- _WHAT TO DO_
Among the lines below, take the one holding "Декоративні свічки. Символ", the one holding "стійкість до ультрафіолету", and all lines between them. Set them down exactly.

··· THE INPUT

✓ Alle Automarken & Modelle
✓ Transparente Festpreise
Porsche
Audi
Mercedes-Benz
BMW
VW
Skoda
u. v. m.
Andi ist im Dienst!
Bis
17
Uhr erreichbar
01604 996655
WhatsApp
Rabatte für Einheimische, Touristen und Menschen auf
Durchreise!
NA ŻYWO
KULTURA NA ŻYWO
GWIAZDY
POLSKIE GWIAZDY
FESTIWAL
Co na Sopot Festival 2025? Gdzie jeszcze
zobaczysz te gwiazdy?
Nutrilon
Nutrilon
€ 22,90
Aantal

······
··· THE INPUT

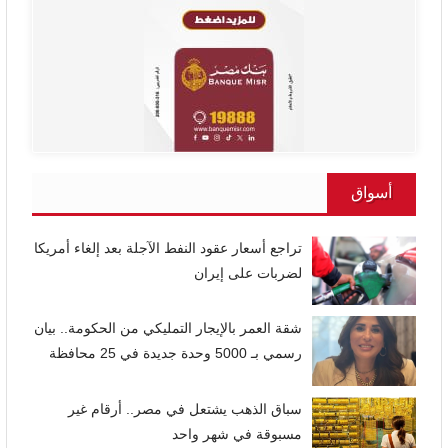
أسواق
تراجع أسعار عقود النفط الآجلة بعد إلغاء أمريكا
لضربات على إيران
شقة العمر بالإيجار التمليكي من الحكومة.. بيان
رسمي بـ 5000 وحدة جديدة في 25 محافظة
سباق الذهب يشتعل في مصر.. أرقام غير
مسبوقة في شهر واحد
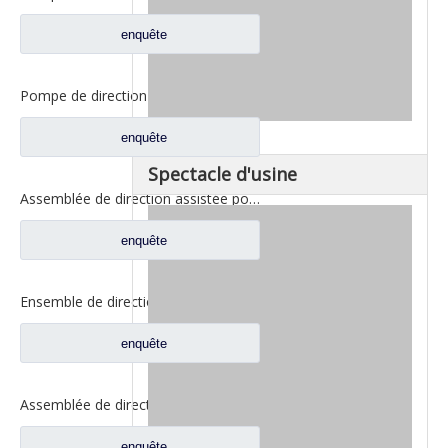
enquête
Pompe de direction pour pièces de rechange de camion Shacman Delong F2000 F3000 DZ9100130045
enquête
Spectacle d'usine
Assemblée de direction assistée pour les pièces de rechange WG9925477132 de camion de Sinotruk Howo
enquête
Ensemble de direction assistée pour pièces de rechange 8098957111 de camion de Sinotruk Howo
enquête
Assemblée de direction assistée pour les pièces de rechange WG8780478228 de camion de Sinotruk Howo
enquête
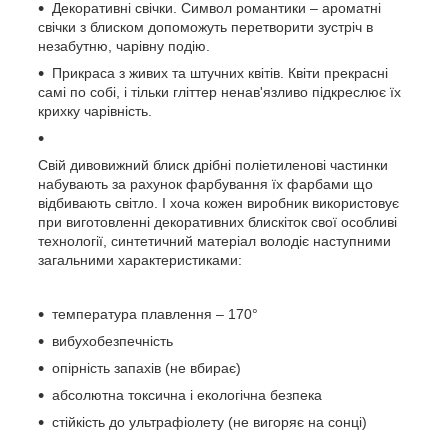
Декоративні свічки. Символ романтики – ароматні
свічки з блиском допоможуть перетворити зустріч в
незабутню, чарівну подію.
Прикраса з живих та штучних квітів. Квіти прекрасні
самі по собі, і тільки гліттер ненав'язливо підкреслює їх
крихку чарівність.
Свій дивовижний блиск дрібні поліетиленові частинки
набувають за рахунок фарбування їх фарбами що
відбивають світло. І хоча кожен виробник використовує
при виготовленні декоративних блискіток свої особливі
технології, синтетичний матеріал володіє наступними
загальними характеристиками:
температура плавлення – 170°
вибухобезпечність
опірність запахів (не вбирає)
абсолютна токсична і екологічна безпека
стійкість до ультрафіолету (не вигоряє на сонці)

······

- _ANSWER TO THIS PROBLEM_
Декоративні свічки. Символ романтики – ароматні
свічки з блиском допоможуть перетворити зустріч в
незабутню, чарівну подію.
Прикраса з живих та штучних квітів. Квіти прекрасні
самі по собі, і тільки гліттер ненав'язливо підкреслює їх
крихку чарівність.
Свій дивовижний блиск дрібні поліетиленові частинки
набувають за рахунок фарбування їх фарбами що
відбивають світло. І хоча кожен виробник використовує
при виготовленні декоративних блискіток свої особливі
технології, синтетичний матеріал володіє наступними
загальними характеристиками:
температура плавлення – 170°
вибухобезпечність
опірність запахів (не вбирає)
абсолютна токсична і екологічна безпека
стійкість до ультрафіолету (не вигоряє на сонці)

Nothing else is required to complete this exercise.